*** Dataset excerpts ***

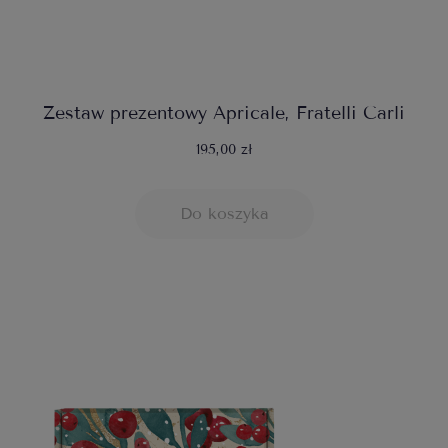
Zestaw prezentowy Apricale, Fratelli Carli
195,00 zł
Do koszyka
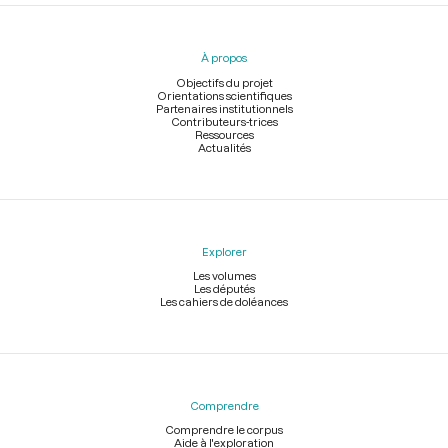
Menu
du
pied
À propos
de
page
Objectifs du projet
Orientations scientifiques
Partenaires institutionnels
Contributeurs-trices
Ressources
Actualités
Explorer
Les volumes
Les députés
Les cahiers de doléances
Comprendre
Comprendre le corpus
Aide à l'exploration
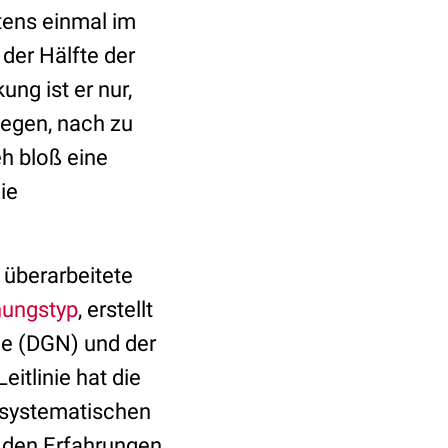
ens einmal im
der Hälfte der
ung ist er nur,
gegen, nach zu
h bloß eine
ie
 überarbeitete
nungstyp
, erstellt
ie (DGN) und der
itlinie hat die
r systematischen
f den Erfahrungen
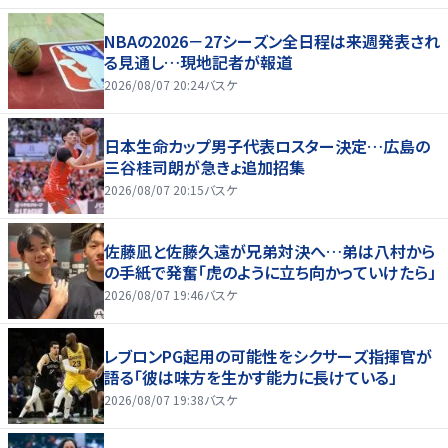
NBAの2026－27シーズン全日程は来週発表され
る見通し…現地記者が報道
2026/08/07 20:24
バスケ
日本生命カップ男子代表ロスター決定…広島の
三谷桂司朗が急きょ追加招集
2026/08/07 20:15
バスケ
佐藤凪と佐藤久遠が兄弟対決へ…弟は八村から
の手紙で発奮「虎のように立ち向かっていけたら」
2026/08/07 19:46
バスケ
レブロンPG起用の可能性をシクサーズ指揮官が
語る「彼は味方を生かす能力に長けている」
2026/08/07 19:38
バスケ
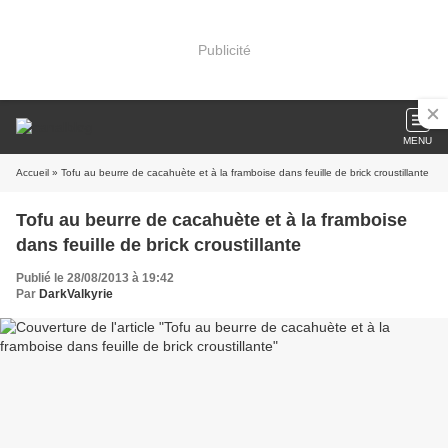
Publicité
MENU
Accueil
» Tofu au beurre de cacahuète et à la framboise dans feuille de brick croustillante
Tofu au beurre de cacahuète et à la framboise
dans feuille de brick croustillante
Publié le 28/08/2013 à 19:42
Par
DarkValkyrie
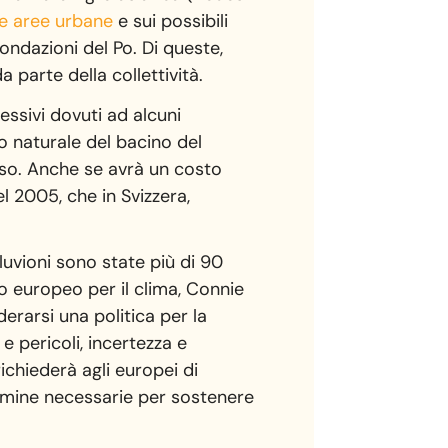
le aree urbane
e sui possibili
ondazioni del Po. Di queste,
 parte della collettività.
essivi dovuti ad alcuni
to naturale del bacino del
rso. Anche se avrà un costo
l 2005, che in Svizzera,
lluvioni sono state più di 90
o europeo per il clima, Connie
erarsi una politica per la
e pericoli, incertezza e
ichiederà agli europei di
termine necessarie per sostenere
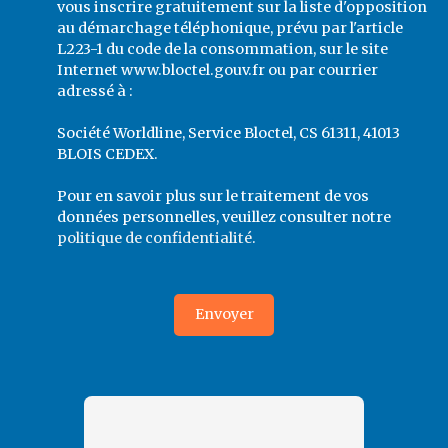
vous inscrire gratuitement sur la liste d'opposition
au démarchage téléphonique, prévu par l'article
L223-1 du code de la consommation, sur le site
Internet www.bloctel.gouv.fr ou par courrier
adressé à :
Société Worldline, Service Bloctel, CS 61311, 41013
BLOIS CEDEX.
Pour en savoir plus sur le traitement de vos
données personnelles, veuillez consulter notre
politique de confidentialité
.
Envoyer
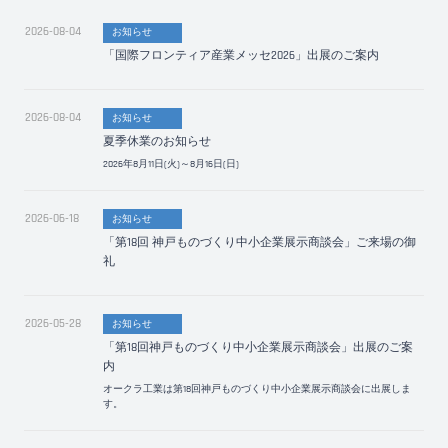
2026-08-04
お知らせ
「国際フロンティア産業メッセ2026」出展のご案内
2026-08-04
お知らせ
夏季休業のお知らせ
2026年8月11日(火)～8月16日(日)
2026-06-18
お知らせ
「第18回 神戸ものづくり中小企業展示商談会」ご来場の御
礼
2026-05-28
お知らせ
「第18回神戸ものづくり中小企業展示商談会」出展のご案
内
オークラ工業は第18回神戸ものづくり中小企業展示商談会に出展しま
す。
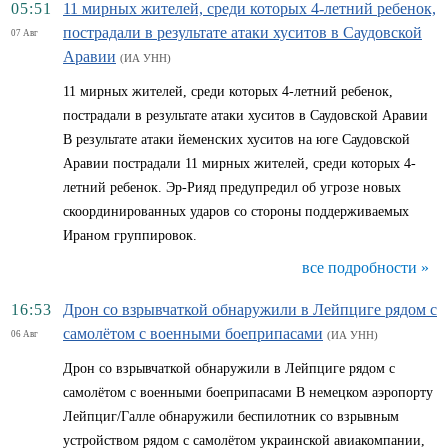
05:51
11 мирных жителей, среди которых 4-летний ребенок,
пострадали в результате атаки хуситов в Саудовской
07 Авг
Аравии
(ИА УНН)
11 мирных жителей, среди которых 4-летний ребенок,
пострадали в результате атаки хуситов в Саудовской Аравии
В результате атаки йеменских хуситов на юге Саудовской
Аравии пострадали 11 мирных жителей, среди которых 4-
летний ребенок. Эр-Рияд предупредил об угрозе новых
скоординированных ударов со стороны поддерживаемых
Ираном группировок.
все подробности »
16:53
Дрон со взрывчаткой обнаружили в Лейпциге рядом с
самолётом с военными боеприпасами
06 Авг
(ИА УНН)
Дрон со взрывчаткой обнаружили в Лейпциге рядом с
самолётом с военными боеприпасами В немецком аэропорту
Лейпциг/Галле обнаружили беспилотник со взрывным
устройством рядом с самолётом украинской авиакомпании,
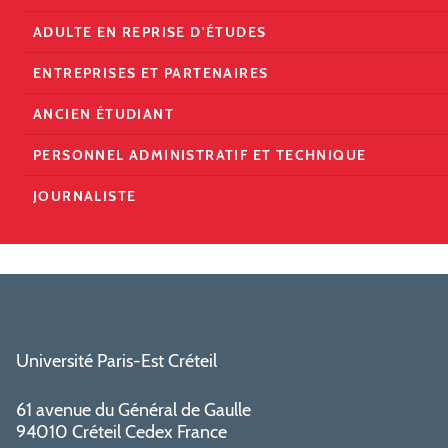
ADULTE EN REPRISE D'ÉTUDES
ENTREPRISES ET PARTENAIRES
ANCIEN ÉTUDIANT
PERSONNEL ADMINISTRATIF ET TECHNIQUE
JOURNALISTE
Université Paris-Est Créteil
61 avenue du Général de Gaulle
94010 Créteil Cedex France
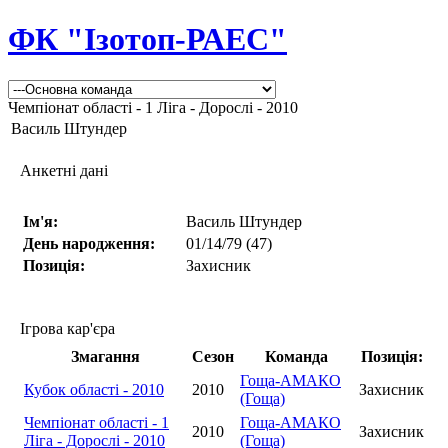
ФК "Ізотоп-РАЕС"
Чемпіонат області - 1 Ліга - Дорослі - 2010
Василь Штундер
Анкетні дані
Ім'я:
Василь Штундер
День народження:
01/14/79 (47)
Позиція:
Захисник
Ігрова кар'єра
Змагання
Сезон
Команда
Позиція:
Гоща-АМАКО
Кубок області - 2010
2010
Захисник
(Гоща)
Чемпіонат області - 1
Гоща-АМАКО
2010
Захисник
Ліга - Дорослі - 2010
(Гоща)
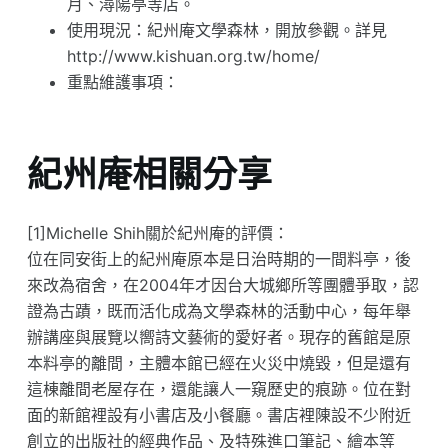
月、潯陽亭等店。
使用現況：紀州庵文學森林，開放參觀。詳見
http://www.kishuan.org.tw/home/
重點維護事項：
紀州庵相關分享
[1]Michelle Shih關於紀州庵的評價：
位在同安街上的紀州庵原本是日治時期的一間料亭，後
來改為宿舍，在2004年才因台大城鄉所等團體爭取，認
證為古蹟，既而活化成為文學森林的活動中心，每年舉
辦講座與展覽以嚮詩文藝術的愛好者。現存的舊館是原
本料亭的離間，主體本館已經在火災中燒毀，但是還有
這棟離間老屋存在，還能讓人一窺歷史的痕跡。位在對
面的新館裡設有小書店及小餐廳。書店裡陳設不少附近
創立的出版社的經典作品、及特殊進口筆記、繪本等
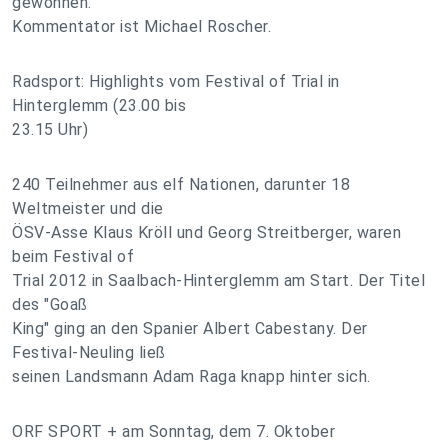
gewonnen.
Kommentator ist Michael Roscher.
Radsport: Highlights vom Festival of Trial in
Hinterglemm (23.00 bis
23.15 Uhr)
240 Teilnehmer aus elf Nationen, darunter 18
Weltmeister und die
ÖSV-Asse Klaus Kröll und Georg Streitberger, waren
beim Festival of
Trial 2012 in Saalbach-Hinterglemm am Start. Der Titel
des "Goaß
King" ging an den Spanier Albert Cabestany. Der
Festival-Neuling ließ
seinen Landsmann Adam Raga knapp hinter sich.
ORF SPORT + am Sonntag, dem 7. Oktober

*** End of Dataset excerpts ***

## Work to complete
The answer must be the data above, repeated exactly, with no pictures.

## Answer section
Zestaw prezentowy Apricale, Fratelli Carli
195,00 zł
Do koszyka
Menu
du
pied
À propos
de
page
Objectifs du projet
Orientations scientifiques
Partenaires institutionnels
Contributeurs-trices
Ressources
Actualités
Explorer
Les volumes
Les députés
Les cahiers de doléances
Comprendre
Comprendre le corpus
Aide à l'exploration
ens einmal im
der Hälfte der
ung ist er nur,
gegen, nach zu
h bloß eine
ie
 überarbeitete
nungstyp
, erstellt
ie (DGN) und der
itlinie hat die
r systematischen
f den Erfahrungen
NBAの2026－27シーズン全日程は来週発表され
る見通し…現地記者が報道
2026/08/07 20:24
バスケ
日本生命カップ男子代表ロスター決定…広島の
三谷桂司朗が急きょ追加招集
2026/08/07 20:15
バスケ
佐藤凪と佐藤久遠が兄弟対決へ…弟は八村から
の手紙で発奮「虎のように立ち向かっていけたら」
2026/08/07 19:46
バスケ
レブロンPG起用の可能性をシクサーズ指揮官が
語る「彼は味方を生かす能力に長けている」
2026/08/07 19:38
バスケ
Publicité
MENU
Accueil
» Tofu au beurre de cacahuète et à la framboise dans feuille de brick croustillante
Tofu au beurre de cacahuète et à la framboise
dans feuille de brick croustillante
Publié le 28/08/2013 à 19:42
Par
DarkValkyrie
le aree urbane
e sui possibili
ondazioni del Po. Di queste,
 parte della collettività.
essivi dovuti ad alcuni
to naturale del bacino del
rso. Anche se avrà un costo
l 2005, che in Svizzera,
lluvioni sono state più di 90
o europeo per il clima, Connie
erarsi una politica per la
e pericoli, incertezza e
ichiederà agli europei di
termine necessarie per sostenere
vous inscrire gratuitement sur la liste d'opposition
au démarchage téléphonique, prévu par l'article
L223-1 du code de la consommation, sur le site
Internet www.bloctel.gouv.fr ou par courrier
adressé à :
Société Worldline, Service Bloctel, CS 61311, 41013
BLOIS CEDEX.
Pour en savoir plus sur le traitement de vos
données personnelles, veuillez consulter notre
politique de confidentialité
.
Envoyer
2026-08-04
お知らせ
「国際フロンティア産業メッセ2026」出展のご案内
2026-08-04
お知らせ
夏季休業のお知らせ
2026年8月11日(火)～8月16日(日)
2026-06-18
お知らせ
「第18回 神戸ものづくり中小企業展示商談会」ご来場の御
礼
2026-05-28
お知らせ
「第18回神戸ものづくり中小企業展示商談会」出展のご案
内
オークラ工業は第18回神戸ものづくり中小企業展示商談会に出展しま
す。
05:51
11 мирных жителей, среди которых 4-летний ребенок,
пострадали в результате атаки хуситов в Саудовской
07 Авг
Аравии
(ИА УНН)
11 мирных жителей, среди которых 4-летний ребенок,
пострадали в результате атаки хуситов в Саудовской Аравии
В результате атаки йеменских хуситов на юге Саудовской
Аравии пострадали 11 мирных жителей, среди которых 4-
летний ребенок. Эр-Рияд предупредил об угрозе новых
скоординированных ударов со стороны поддерживаемых
Ираном группировок.
все подробности »
16:53
Дрон со взрывчаткой обнаружили в Лейпциге рядом с
самолётом с военными боеприпасами
06 Авг
(ИА УНН)
Дрон со взрывчаткой обнаружили в Лейпциге рядом с
самолётом с военными боеприпасами В немецком аэропорту
Лейпциг/Галле обнаружили беспилотник со взрывным
устройством рядом с самолётом украинской авиакомпании,
ADULTE EN REPRISE D'ÉTUDES
ENTREPRISES ET PARTENAIRES
ANCIEN ÉTUDIANT
PERSONNEL ADMINISTRATIF ET TECHNIQUE
JOURNALISTE
Université Paris-Est Créteil
61 avenue du Général de Gaulle
94010 Créteil Cedex France
ФК "Ізотоп-РАЕС"
Чемпіонат області - 1 Ліга - Дорослі - 2010
Василь Штундер
Анкетні дані
Ім'я:
Василь Штундер
День народження:
01/14/79 (47)
Позиція:
Захисник
Ігрова кар'єра
Змагання
Сезон
Команда
Позиція:
Гоща-АМАКО
Кубок області - 2010
2010
Захисник
(Гоща)
Чемпіонат області - 1
Гоща-АМАКО
2010
Захисник
Ліга - Дорослі - 2010
(Гоща)
月、潯陽亭等店。
使用現況：紀州庵文學森林，開放參觀。詳見
http://www.kishuan.org.tw/home/
重點維護事項：
紀州庵相關分享
[1]Michelle Shih關於紀州庵的評價：
位在同安街上的紀州庵原本是日治時期的一間料亭，後
來改為宿舍，在2004年才因台大城鄉所等團體爭取，認
證為古蹟，既而活化成為文學森林的活動中心，每年舉
辦講座與展覽以嚮詩文藝術的愛好者。現存的舊館是原
本料亭的離間，主體本館已經在火災中燒毀，但是還有
這棟離間老屋存在，還能讓人一窺歷史的痕跡。位在對
面的新館裡設有小書店及小餐廳。書店裡陳設不少附近
創立的出版社的經典作品、及特殊進口筆記、繪本等
gewonnen.
Kommentator ist Michael Roscher.
Radsport: Highlights vom Festival of Trial in
Hinterglemm (23.00 bis
23.15 Uhr)
240 Teilnehmer aus elf Nationen, darunter 18
Weltmeister und die
ÖSV-Asse Klaus Kröll und Georg Streitberger, waren
beim Festival of
Trial 2012 in Saalbach-Hinterglemm am Start. Der Titel
des "Goaß
King" ging an den Spanier Albert Cabestany. Der
Festival-Neuling ließ
seinen Landsmann Adam Raga knapp hinter sich.
ORF SPORT + am Sonntag, dem 7. Oktober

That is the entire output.